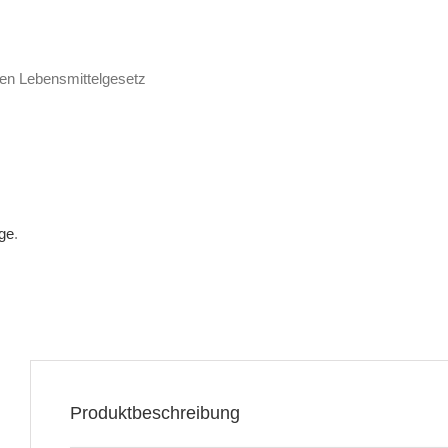
hen Lebensmittelgesetz
nge
.
Produktbeschreibung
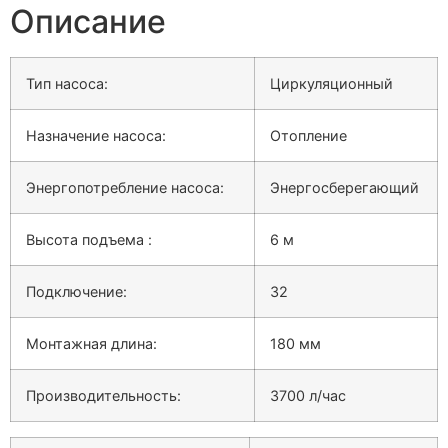
Описание
Тип насоса:
Циркуляционный
Назначение насоса:
Отопление
Энергопотребление насоса:
Энергосберегающий
Высота подъема :
6 м
Подключение:
32
Монтажная длина:
180 мм
Производительность:
3700 л/час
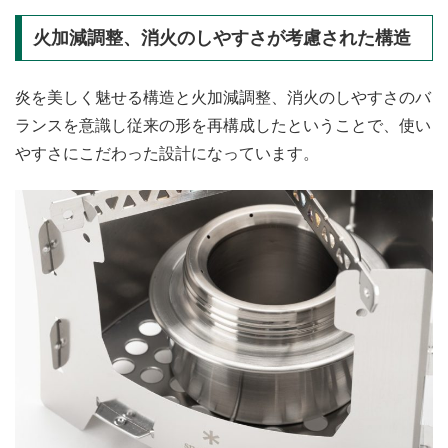
火加減調整、消火のしやすさが考慮された構造
炎を美しく魅せる構造と火加減調整、消火のしやすさのバ
ランスを意識し従来の形を再構成したということで、使い
やすさにこだわった設計になっています。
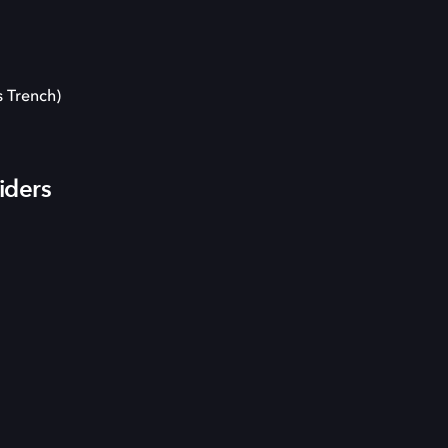
s Trench)
iders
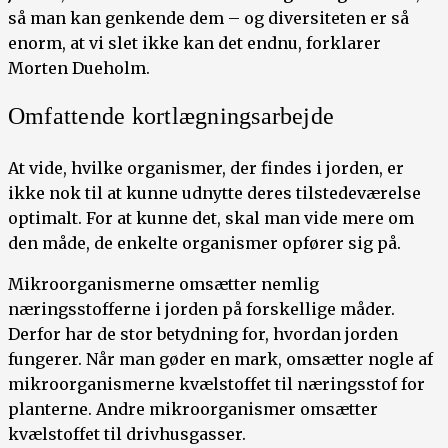
så man kan genkende dem – og diversiteten er så
enorm, at vi slet ikke kan det endnu, forklarer
Morten Dueholm.
Omfattende kortlægningsarbejde
At vide, hvilke organismer, der findes i jorden, er
ikke nok til at kunne udnytte deres tilstedeværelse
optimalt. For at kunne det, skal man vide mere om
den måde, de enkelte organismer opfører sig på.
Mikroorganismerne omsætter nemlig
næringsstofferne i jorden på forskellige måder.
Derfor har de stor betydning for, hvordan jorden
fungerer. Når man gøder en mark, omsætter nogle af
mikroorganismerne kvælstoffet til næringsstof for
planterne. Andre mikroorganismer omsætter
kvælstoffet til drivhusgasser.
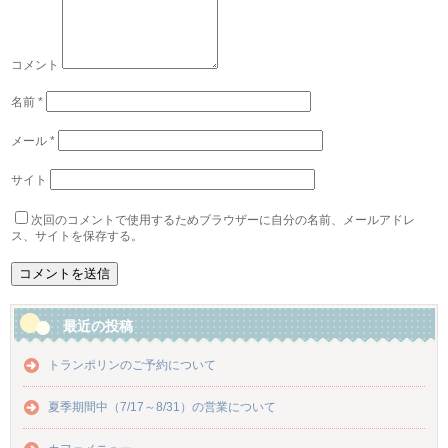
コメント
名前
*
メール
*
サイト
次回のコメントで使用するためブラウザーに自分の名前、メールアドレ
ス、サイトを保存する。
最近の投稿
トランポリンのご予約について
夏季期間中（7/17～8/31）の営業について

━━━

● **GOAL OF THE EXERCISE**: Starting at the line that holds "Энергосберегающий", print each line through the last one of the entries above, exactly and with both ends included; no pictures.

● **RESPONSE AREA**:
Энергосберегающий
Высота подъема :
6 м
Подключение:
32
Монтажная длина:
180 мм
Производительность:
3700 л/час
火加減調整、消火のしやすさが考慮された構造
炎を美しく魅せる構造と火加減調整、消火のしやすさのバ
ランスを意識し従来の形を再構成したということで、使い
やすさにこだわった設計になっています。
s Trench)
iders
så man kan genkende dem – og diversiteten er så
enorm, at vi slet ikke kan det endnu, forklarer
Morten Dueholm.
Omfattende kortlægningsarbejde
At vide, hvilke organismer, der findes i jorden, er
ikke nok til at kunne udnytte deres tilstedeværelse
optimalt. For at kunne det, skal man vide mere om
den måde, de enkelte organismer opfører sig på.
Mikroorganismerne omsætter nemlig
næringsstofferne i jorden på forskellige måder.
Derfor har de stor betydning for, hvordan jorden
fungerer. Når man gøder en mark, omsætter nogle af
mikroorganismerne kvælstoffet til næringsstof for
planterne. Andre mikroorganismer omsætter
kvælstoffet til drivhusgasser.
コメント
名前
*
メール
*
サイト
次回のコメントで使用するためブラウザーに自分の名前、メールアドレ
ス、サイトを保存する。
最近の投稿
トランポリンのご予約について
夏季期間中（7/17～8/31）の営業について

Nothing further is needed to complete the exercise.